Bacteriorhodopsin: a natural, efficient (nonlinear) photonic crystal

Abstract

From the angular dependence of the second-order nonlinear light scattering (hyper-Rayleigh scattering) from a suspension of purple membrane, bacteriorhodopsin was recently shown to exhibit (nonlinear) photonic crystal properties [Opt. Lett.25, 1391 (2000)]. The optical nonlinearity, i.e., the first hyperpolarizability β, is localized in the small retinal moiety, whereas the optically linear refractive index n is relevant to the large membrane protein. The combination of the nonlinear hyperpolarizability of the retinal decoupled from the linear refractive index of the protein explains the observed angular dependence. The temporal evolution of this angular dependence has now been analyzed. The disappearance of the angular dependence of the nonlinear scattering is shown to be a consequence of the solubilization of the large purple membrane patches into individual protein monomers.
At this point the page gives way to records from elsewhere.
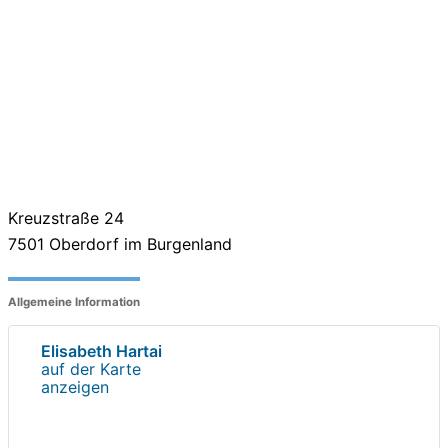
Kreuzstraße 24
7501
Oberdorf im Burgenland
Allgemeine Information
Elisabeth Hartai
auf der Karte
anzeigen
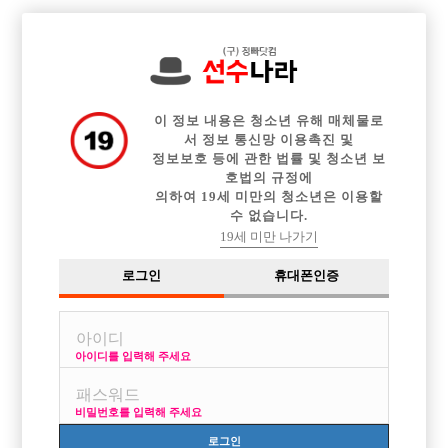

전체 구인정보
중빠 구인정보
아빠방 구인정보
웨이터 구인정보
이력서등록
이력서정보
커뮤니티
광고안내
이 정보 내용은 청소년 유해 매체물로
서 정보 통신망 이용촉진 및
정보보호 등에 관한 법률 및 청소년 보
호법의 규정에
의하여 19세 미만의 청소년은 이용할
수 없습니다.
19세 미만 나가기
로그인
휴대폰인증
아이디를 입력해 주세요
비밀번호를 입력해 주세요
로그인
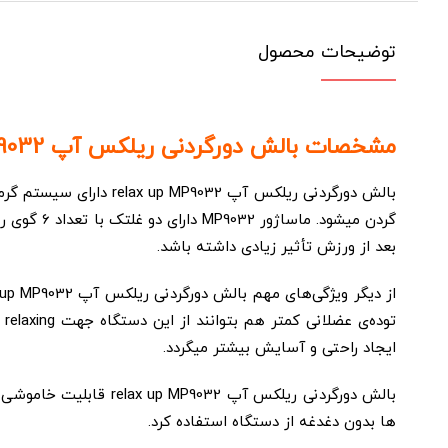
توضیحات محصول
مشخصات بالش دورگردنی ریلکس آپ relax up MP9032 :
بالش دورگردنی ریلکس 
گردن میشو
بعد از ورزش تأثیر زیادی داشته باشد.
تو
ایجاد راحتی و آسایش بیشتر میگردد.
ها بدون دغدغه از دستگاه استفاده کرد.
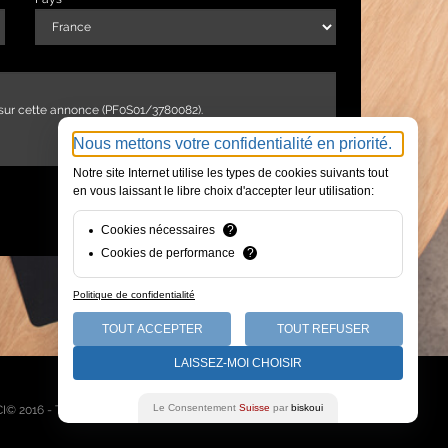
Nous mettons votre confidentialité en priorité.
Notre site Internet utilise les types de cookies suivants tout
en vous laissant le libre choix d'accepter leur utilisation:
ENVOYER
Cookies nécessaires
?
Cookies de performance
?
Politique de confidentialité
TOUT ACCEPTER
TOUT REFUSER
LAISSEZ-MOI CHOISIR
Qui sommes-nous
Le Consentement
Suisse
par
biskoui
I© 2016 - Tous droits réservés -
Mentions légales
-
Plan du site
This result strongly suggests that decoupling of the optical nonlinearity from the phase-matching condition for coherent second-harmonic generation will result in highly efficient coherent second-harmonic generation in bacteriorhodopsin crystals. In addition, a simulation of the bandgap properties was made for an abstracted structure with a large refractive index for the retinal and with a small refractive index for the protein matrix.